Task directions
Going through the material below, please gather all lines with the word "murders" in them.

Supplied information
%%

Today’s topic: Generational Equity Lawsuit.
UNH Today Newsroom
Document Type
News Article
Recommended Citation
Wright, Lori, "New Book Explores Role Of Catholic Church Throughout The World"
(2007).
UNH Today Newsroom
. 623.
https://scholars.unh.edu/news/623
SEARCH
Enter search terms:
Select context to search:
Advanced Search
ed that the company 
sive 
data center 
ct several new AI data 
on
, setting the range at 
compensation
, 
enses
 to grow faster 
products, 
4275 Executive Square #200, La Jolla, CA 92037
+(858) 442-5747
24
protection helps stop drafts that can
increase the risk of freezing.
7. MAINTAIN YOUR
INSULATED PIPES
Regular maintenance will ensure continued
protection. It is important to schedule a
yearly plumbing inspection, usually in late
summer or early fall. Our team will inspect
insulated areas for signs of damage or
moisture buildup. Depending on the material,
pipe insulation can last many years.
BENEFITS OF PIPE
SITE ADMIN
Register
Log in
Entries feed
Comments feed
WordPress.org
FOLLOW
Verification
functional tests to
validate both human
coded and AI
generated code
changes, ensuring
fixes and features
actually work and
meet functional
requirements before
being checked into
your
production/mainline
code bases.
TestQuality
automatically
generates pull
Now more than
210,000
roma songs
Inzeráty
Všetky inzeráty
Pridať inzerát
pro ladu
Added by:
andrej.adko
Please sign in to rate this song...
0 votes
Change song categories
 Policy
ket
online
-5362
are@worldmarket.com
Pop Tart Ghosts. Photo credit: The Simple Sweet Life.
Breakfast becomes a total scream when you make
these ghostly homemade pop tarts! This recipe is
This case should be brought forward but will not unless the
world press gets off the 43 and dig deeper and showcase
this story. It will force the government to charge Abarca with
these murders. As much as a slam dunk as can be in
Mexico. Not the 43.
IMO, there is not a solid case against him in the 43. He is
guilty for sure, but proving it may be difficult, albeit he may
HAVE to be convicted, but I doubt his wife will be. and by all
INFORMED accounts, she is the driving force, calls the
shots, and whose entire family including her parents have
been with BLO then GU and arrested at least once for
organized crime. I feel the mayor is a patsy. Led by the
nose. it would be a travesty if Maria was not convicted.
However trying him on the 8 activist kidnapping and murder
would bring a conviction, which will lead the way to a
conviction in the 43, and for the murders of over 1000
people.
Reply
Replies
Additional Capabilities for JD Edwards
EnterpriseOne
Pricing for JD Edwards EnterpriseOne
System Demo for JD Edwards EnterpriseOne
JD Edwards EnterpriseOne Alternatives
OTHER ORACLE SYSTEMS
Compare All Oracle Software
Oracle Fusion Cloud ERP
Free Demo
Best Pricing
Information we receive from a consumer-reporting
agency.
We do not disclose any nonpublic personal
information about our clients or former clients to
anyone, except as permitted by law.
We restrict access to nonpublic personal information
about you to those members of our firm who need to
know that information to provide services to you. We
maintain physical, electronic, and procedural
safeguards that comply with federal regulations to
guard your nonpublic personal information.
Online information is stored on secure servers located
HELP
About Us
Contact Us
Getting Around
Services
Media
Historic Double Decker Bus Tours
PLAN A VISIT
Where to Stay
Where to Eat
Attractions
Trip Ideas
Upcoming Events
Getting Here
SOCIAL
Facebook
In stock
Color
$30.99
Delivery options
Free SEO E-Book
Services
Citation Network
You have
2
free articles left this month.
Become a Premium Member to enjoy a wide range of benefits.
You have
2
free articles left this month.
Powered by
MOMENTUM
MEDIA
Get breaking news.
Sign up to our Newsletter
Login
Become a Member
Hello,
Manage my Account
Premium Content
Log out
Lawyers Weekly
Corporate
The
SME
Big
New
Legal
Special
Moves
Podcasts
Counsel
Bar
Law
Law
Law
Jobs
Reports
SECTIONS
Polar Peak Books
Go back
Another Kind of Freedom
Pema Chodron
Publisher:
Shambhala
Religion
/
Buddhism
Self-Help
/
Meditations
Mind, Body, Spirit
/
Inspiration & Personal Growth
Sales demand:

%%

Response for this exercise
these murders. As much as a slam dunk as can be in
conviction in the 43, and for the murders of over 1000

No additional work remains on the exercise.